Even though my personal motive might have been a bit selfish, this national ministry is all about giving. The Angel Tree Program, by Prison Fellowship is a beautiful bridge between the parent and the child. For thirty years this national outreach has been an important link between generations who are separated by the bars of a prison cell. The goal is to provide the children with a Christmas present as a gift from their own parent. The incarcerated mom or dad signs up for this chance to bless their children and a personal note written by the parent is often included in the gift.
The bad news is revealed in these statistics:
- 1.7 million children have one or both parents incarcerated.
- Approximately 50% of all inmates have not seen their children since being incarcerated.
- Most are being held more than 100 miles away from their children.
- 52% of all inmates have children.
The good news is that Angel Tree, working with more than 7,700 churches and organizations was able to be that vital link between parent and child in 2011 reaching nearly 400,000 children!

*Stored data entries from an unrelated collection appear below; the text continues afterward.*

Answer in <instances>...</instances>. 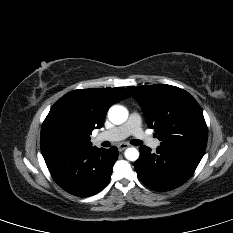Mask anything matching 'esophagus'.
Masks as SVG:
<instances>
[{"instance_id":"obj_1","label":"esophagus","mask_w":233,"mask_h":233,"mask_svg":"<svg viewBox=\"0 0 233 233\" xmlns=\"http://www.w3.org/2000/svg\"><path fill=\"white\" fill-rule=\"evenodd\" d=\"M128 146L129 145L126 143H121L118 145V150L121 152V151L125 150L126 148H128Z\"/></svg>"}]
</instances>
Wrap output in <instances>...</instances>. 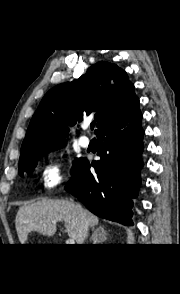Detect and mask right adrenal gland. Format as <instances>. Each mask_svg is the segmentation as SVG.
I'll use <instances>...</instances> for the list:
<instances>
[{"mask_svg":"<svg viewBox=\"0 0 180 294\" xmlns=\"http://www.w3.org/2000/svg\"><path fill=\"white\" fill-rule=\"evenodd\" d=\"M92 239H93V244H102L107 239V231L102 226H99L93 232Z\"/></svg>","mask_w":180,"mask_h":294,"instance_id":"obj_1","label":"right adrenal gland"}]
</instances>
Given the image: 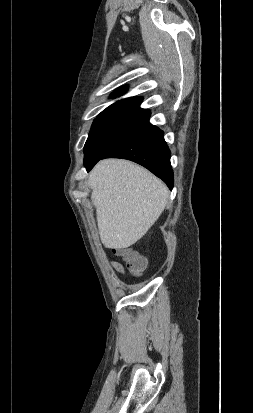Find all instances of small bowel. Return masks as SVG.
Listing matches in <instances>:
<instances>
[{
  "label": "small bowel",
  "instance_id": "small-bowel-1",
  "mask_svg": "<svg viewBox=\"0 0 253 413\" xmlns=\"http://www.w3.org/2000/svg\"><path fill=\"white\" fill-rule=\"evenodd\" d=\"M110 264H111L112 268H113L115 271H117V272L120 273V274H124V268H123V266H122L119 262L111 261Z\"/></svg>",
  "mask_w": 253,
  "mask_h": 413
}]
</instances>
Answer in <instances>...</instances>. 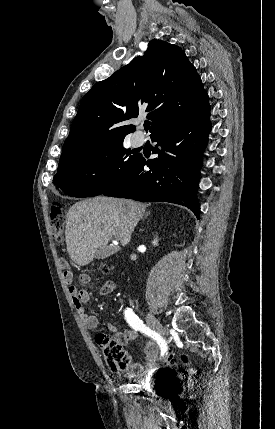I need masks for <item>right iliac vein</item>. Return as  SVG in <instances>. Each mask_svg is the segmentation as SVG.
<instances>
[{"mask_svg":"<svg viewBox=\"0 0 275 429\" xmlns=\"http://www.w3.org/2000/svg\"><path fill=\"white\" fill-rule=\"evenodd\" d=\"M146 320H147V324L149 325V327H151L158 334H160V335L166 334V329L162 326V324L151 313H147Z\"/></svg>","mask_w":275,"mask_h":429,"instance_id":"63e3f726","label":"right iliac vein"}]
</instances>
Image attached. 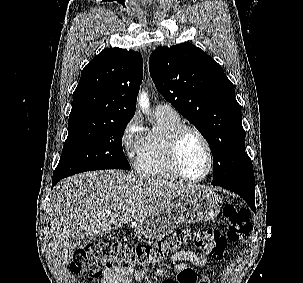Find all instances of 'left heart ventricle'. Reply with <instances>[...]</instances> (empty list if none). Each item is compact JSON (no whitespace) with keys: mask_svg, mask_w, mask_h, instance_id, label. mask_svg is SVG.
<instances>
[{"mask_svg":"<svg viewBox=\"0 0 303 283\" xmlns=\"http://www.w3.org/2000/svg\"><path fill=\"white\" fill-rule=\"evenodd\" d=\"M180 162L184 172L191 178L201 177L208 165L206 149L201 140L192 132H187L180 144Z\"/></svg>","mask_w":303,"mask_h":283,"instance_id":"left-heart-ventricle-1","label":"left heart ventricle"}]
</instances>
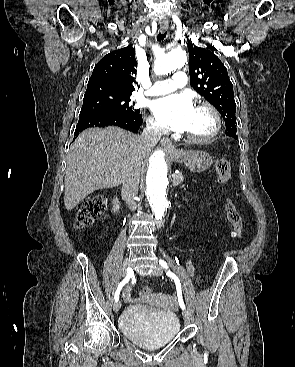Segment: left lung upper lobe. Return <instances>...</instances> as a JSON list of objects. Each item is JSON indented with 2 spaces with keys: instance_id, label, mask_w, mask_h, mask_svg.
<instances>
[{
  "instance_id": "1",
  "label": "left lung upper lobe",
  "mask_w": 295,
  "mask_h": 367,
  "mask_svg": "<svg viewBox=\"0 0 295 367\" xmlns=\"http://www.w3.org/2000/svg\"><path fill=\"white\" fill-rule=\"evenodd\" d=\"M187 45L192 87L219 111L225 121L226 134L237 137L236 103L226 67L213 52L194 46L190 41Z\"/></svg>"
}]
</instances>
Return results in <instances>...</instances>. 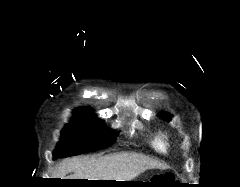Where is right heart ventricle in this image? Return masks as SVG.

Since its creation thirty years ago, Angel Tree has connected 9 million children with 5.2 million parents!
The entire concept comes down to simply choosing a nametag and then picking out a wonderful Christmas present for a child. The gift will be given to the child on behalf of his or her parent. Prison Fellowship works with local churches, companies and organizations to set up Angel Trees and let the public be a helping hand.
For all the details go here: http://www.angeltree.org/angeltreehome,
where you will also enjoy some beautiful stories of the many ways that Angel Tree impacts families all year around.
Let’s not let Oprah have all the fun! You do not have to be a millionaire to bless a young life!